Question

Please help me Pre cal!!

Answer 1

Wow. Those are some tough questions. Sorry, I need to check out Google for some clues.

Hang in there....

Answer 2

Okay thanks

Answer 3

Did you get anything?

Answer 4

Getting close and at the worse time my internet is my internet is very slow. Might have to reboot.

Answer 5

Sorry typing with low bandwidth is a challenge.

Answer 6

No no your fine haha

Answer 7

hi!!
the value under the y^2 term is b^2=16
the value under the x^2 term is a^2=25
so b=4
and a=5
asymptotes
y=plus or minus b/a x
y=+ or - 4/5 x

Answer 8

can you help me with the 2nd part?

Answer 9

to find the center we take the opposite sign of the squared terms so,
center = (2, -1)

Answer 10

ok

Answer 11

the foci.
c^2=a^2+b^2
c^2=81+16
c=+ or - sqrt 97

Answer 12

i dont get what the foci is ?

Answer 13

i this this explains it well... Foci of a Hyperbola. Two fixed points located inside each curve of a hyperbola that are used in the curve's formal definition. A hyperbola is defined as follows: For two given points, the foci, a hyperbola is the locus of points such that the difference between the distance to each focus is constant.

Answer 14

Thank LynFran, my system was really slow. Even slower than me trying to figure this out.

I have one question about these hyperbolas. How can you tell a horizontal one from a vertical one? Is it Y minis X and or Y - X order?

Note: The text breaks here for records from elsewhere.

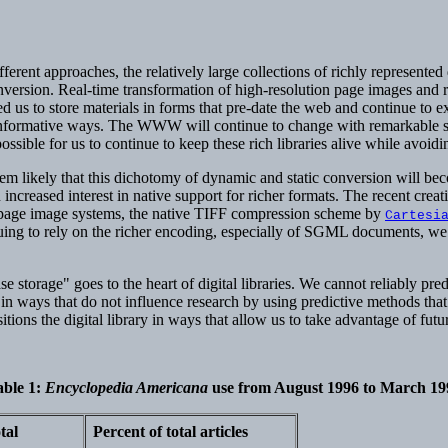
fferent approaches, the relatively large collections of richly represent
conversion. Real-time transformation of high-resolution page images an
d us to store materials in forms that pre-date the web and continue to e
 informative ways. The WWW will continue to change with remarkable spee
ble for us to continue to keep these rich libraries alive while avoiding
m likely that this dichotomy of dynamic and static conversion will be
reased interest in native support for richer formats. The recent creat
age image systems, the native TIFF compression scheme by
Cartesi
uing to rely on the richer encoding, especially of SGML documents, we a
se storage" goes to the heart of digital libraries. We cannot reliably pre
ble in ways that do not influence research by using predictive methods th
ions the digital library in ways that allow us to take advantage of future
able 1
:
Encyclopedia Americana
use from August 1996 to March 19
tal
Percent of total articles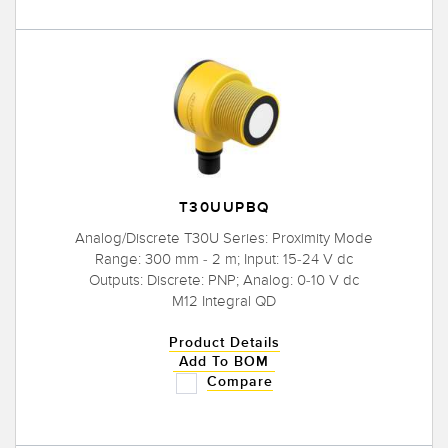
T30UUPBQ
Analog/Discrete T30U Series: Proximity Mode
Range: 300 mm - 2 m; Input: 15-24 V dc
Outputs: Discrete: PNP; Analog: 0-10 V dc
M12 Integral QD
Product Details
Add To BOM
Compare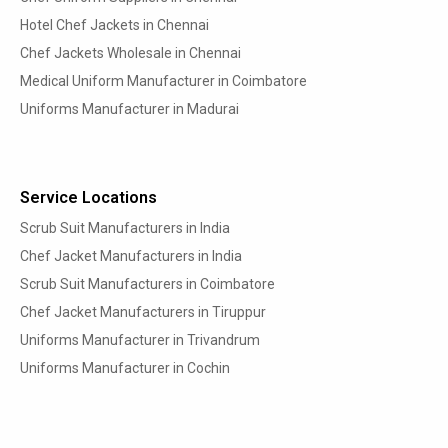
Hotel Chef Jackets in Chennai
Chef Jackets Wholesale in Chennai
Medical Uniform Manufacturer in Coimbatore
Uniforms Manufacturer in Madurai
Service Locations
Scrub Suit Manufacturers in India
Chef Jacket Manufacturers in India
Scrub Suit Manufacturers in Coimbatore
Chef Jacket Manufacturers in Tiruppur
Uniforms Manufacturer in Trivandrum
Uniforms Manufacturer in Cochin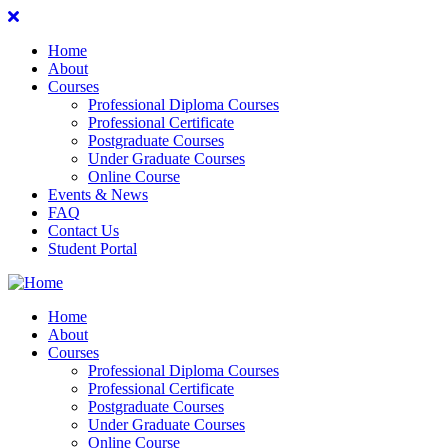
Home
About
Courses
Professional Diploma Courses
Professional Certificate
Postgraduate Courses
Under Graduate Courses
Online Course
Events & News
FAQ
Contact Us
Student Portal
Home
About
Courses
Professional Diploma Courses
Professional Certificate
Postgraduate Courses
Under Graduate Courses
Online Course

LegandaryNikki it looks like you are in good hands.

Answer 15

to tell if its horizontal or vertical hyperbola we look at the positive term ... like example
y^2/b^2- x^2/a^2=1
this is a vertical hyperbola meaning it opens up and down (y axis)...likewise

x^2/a^2 - y^2/b^2=1
this is a horizontal hyperbola meaning it opens left and right (x- axis)

Answer 16

Did we do B? the vertices ?

Answer 17

Thanks that's what I thought, except you use much better terminology.

Answer 18

??

Answer 19

for the vertices we have
A^2=81
A=9

and B^2=16
B=4
with center (2,-1)
our vertices are (2+9, -1) and ((2-9), -1)

Answer 20

so our vertices are (-7,-1) and (11,-1)

Answer 21

ohh okay

Answer 22

we just used the "A" and add that to the x term (x+ or -A,y) since the hyperbola opens to the left and right of the x axis ....if it opens up and down the y axis we add or subtract "B" from the y term (x, y + or -B)

Answer 23

the graph https://www.desmos.com/calculator/nn5od4u9fs

Answer 24

the asymptotes...

Answer 25

okay so the center is (2, -1), vertices is (-7,-1) and (11,-1) what are the foci?

Answer 26

@LynFran

Answer 27

to find the asymptotes we solve the function for x

Answer 28

Wait what about Foci???

Answer 29

sorry it was uncompleted
frm above...
c=+ or - sq.rt 97
with center (2,-1)
so foci (+ or - sq.rt 97 +2, -1)
so foci are (-7.85, -1) and (11.85, -1)

Answer 30

oh okay i was confused thanks so now onto the asymptotes

Answer 31

@LynFran

Answer 32

please fan me ,.ill send it through a message my pc keeps freaking out.. and im not getting to type out it...

Answer 33

or like here its on it https://www.desmos.com/calculator/ab0rbdhaha

Answer 34

the two lines

Answer 35

which one is asymptotes?

Answer 36

im confused

Answer 37

hello??

Answer 38

we solve for x that is
(x-2)^2/81 - (y+1)^2/16=1

(x-2)^2/81=(y+1)^1/16+1
(x-2)^2=81( y+1)^2/16+81
(x-2)=+ or - sq.rt (81(y+1)^2/16+81)
and as y approach infinity we have
x-2=+ or - sq.rt 81/16(y+1)^2
so,
x-2=+ or - 9/4(y+1)
x=+ or - 9/4(y+1)+ 2

Answer 39

so,
x=9y/4+9/4+2
x=9y/4+17/4

and
x=-9y/4-9/4+2
x=-9y/4 -1/4
and these are you asymptotes

Answer 40

am i supposed to graph the asymptotes? or can i leave those out

Answer 41

ur suppose to graph it and label it

Answer 42

how do i graph
x=9y/4+9/4+2
x=9y/4+17/4

and
x=-9y/4-9/4+2
x=-9y/4 -1/4

Answer 43

there just lines as shown here https://www.desmos.com/calculator/ab0rbdhaha

Answer 44

they never touches the hyperbola and always passes through the center

Answer 45

the center here being (2,-1)

Answer 46

any questions? :)

Answer 47

no but thank you so much

Answer 48

welcome